→ WHAT TO DO:
Throughout the listing below, show every line in which "Électrolyse" occurs.

+++ EXERCISE DATA

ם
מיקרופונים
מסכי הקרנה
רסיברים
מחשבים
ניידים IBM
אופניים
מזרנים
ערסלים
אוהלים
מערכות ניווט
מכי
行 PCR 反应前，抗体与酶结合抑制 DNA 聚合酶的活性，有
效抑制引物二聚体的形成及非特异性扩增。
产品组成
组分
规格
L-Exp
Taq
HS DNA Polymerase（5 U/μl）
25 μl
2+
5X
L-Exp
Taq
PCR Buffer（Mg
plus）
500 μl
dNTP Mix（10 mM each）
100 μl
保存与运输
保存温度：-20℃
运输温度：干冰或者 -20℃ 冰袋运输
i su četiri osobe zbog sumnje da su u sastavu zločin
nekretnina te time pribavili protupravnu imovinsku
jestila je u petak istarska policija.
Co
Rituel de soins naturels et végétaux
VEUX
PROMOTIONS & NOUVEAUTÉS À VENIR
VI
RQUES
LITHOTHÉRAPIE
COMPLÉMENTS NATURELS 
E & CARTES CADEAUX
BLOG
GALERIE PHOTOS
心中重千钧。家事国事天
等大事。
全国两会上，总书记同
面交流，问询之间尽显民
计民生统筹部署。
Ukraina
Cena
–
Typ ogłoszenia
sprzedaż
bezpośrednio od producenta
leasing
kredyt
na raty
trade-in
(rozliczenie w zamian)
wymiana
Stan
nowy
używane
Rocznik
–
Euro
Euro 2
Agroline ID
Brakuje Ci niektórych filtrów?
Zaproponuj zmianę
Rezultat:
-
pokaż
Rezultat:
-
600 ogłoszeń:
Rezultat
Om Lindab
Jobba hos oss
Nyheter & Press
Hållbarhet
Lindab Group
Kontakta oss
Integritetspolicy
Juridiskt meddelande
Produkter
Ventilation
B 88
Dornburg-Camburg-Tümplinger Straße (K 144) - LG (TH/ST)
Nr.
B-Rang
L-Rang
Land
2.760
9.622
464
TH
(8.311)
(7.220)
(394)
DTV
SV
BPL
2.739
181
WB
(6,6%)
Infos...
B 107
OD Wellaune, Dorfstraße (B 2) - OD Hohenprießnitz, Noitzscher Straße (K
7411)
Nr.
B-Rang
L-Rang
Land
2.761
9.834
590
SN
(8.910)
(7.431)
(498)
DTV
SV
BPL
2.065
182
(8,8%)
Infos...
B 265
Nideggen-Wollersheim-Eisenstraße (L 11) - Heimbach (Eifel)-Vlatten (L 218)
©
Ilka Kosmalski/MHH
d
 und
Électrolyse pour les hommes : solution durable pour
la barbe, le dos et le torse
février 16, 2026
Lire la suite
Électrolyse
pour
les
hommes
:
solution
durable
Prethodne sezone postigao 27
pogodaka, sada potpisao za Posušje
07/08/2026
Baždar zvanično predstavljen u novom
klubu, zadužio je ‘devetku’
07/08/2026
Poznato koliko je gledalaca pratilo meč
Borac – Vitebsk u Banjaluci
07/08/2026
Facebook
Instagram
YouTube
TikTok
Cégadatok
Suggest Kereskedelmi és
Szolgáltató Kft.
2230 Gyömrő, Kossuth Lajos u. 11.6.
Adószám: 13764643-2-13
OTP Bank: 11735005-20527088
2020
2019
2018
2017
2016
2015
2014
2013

++++++

→ REPLY TO THE TASK:
Électrolyse pour les hommes : solution durable pour
Électrolyse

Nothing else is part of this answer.